Anomaly Detection with Z-Score: Pick The Low Hanging Fruits

This article introduces an unsupervised anomaly detection method which based on z-score computation to find the anomalies in a credit card transaction dataset using Python step-by-step.

Anomaly detection techniques can be applied to resolve various challenging business problems. For example, detecting the frauds in insurance claims, travel expenses, purchases/deposits, cyber intrusions, bots that generate fake reviews, energy consumptions, and so on.

Unsupervised learning is the key to the imperfect world because in which the majority of data is unlabeled. It is also much harder to evaluate an unsupervised learning solution than supervised learning method which we will discuss in details later on.

Outline

The hypothesis of z-score method in anomaly detection
Quick glance at the dataset
Feature scaling with standardization
Feature selection by visualizing outliers/inliers distribution
PCA transformation and feature selection II
Build and train the z-score model
Label your prediction and evaluate with multiple thresholds
Run on the test dataset
Conclusion

The hypothesis of z-score method in anomaly detection is that the data value is in a Gaussian distribution with some skewness and kurtosis, and anomalies are the data points far away from the mean of the population.

To make it intuitive, the following image was adapted from Standard score wiki page. The blue dots represent inliers, while the red dots are the outliers. The larger the number of standard deviations from the mean, the more anomaly the data point is.
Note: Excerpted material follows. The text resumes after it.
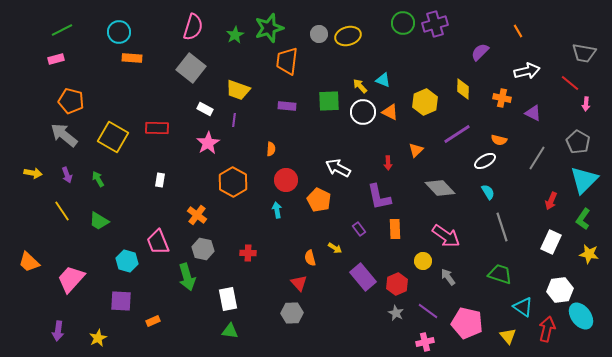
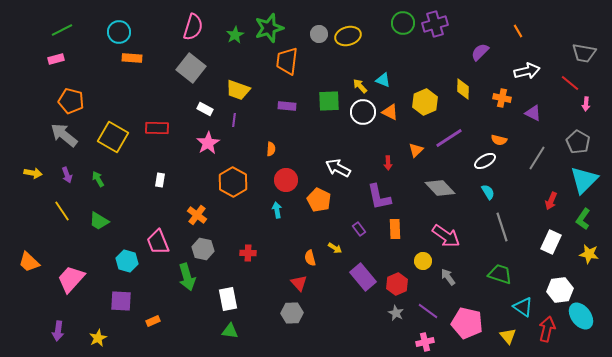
purple line at (457, 134): moved 8 px left, 4 px down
In other words, the further away from centre, the higher probability to be an outlier.

The core idea is so straightforward that applying z-score method is like picking the low hanging fruits comparing to other approaches, for example, LOC, isolation forest, and ICA. It is also practical to use z-score as benchmark in the unsupervised learning system which should ensemble multiple algorithms for the final anomaly scores.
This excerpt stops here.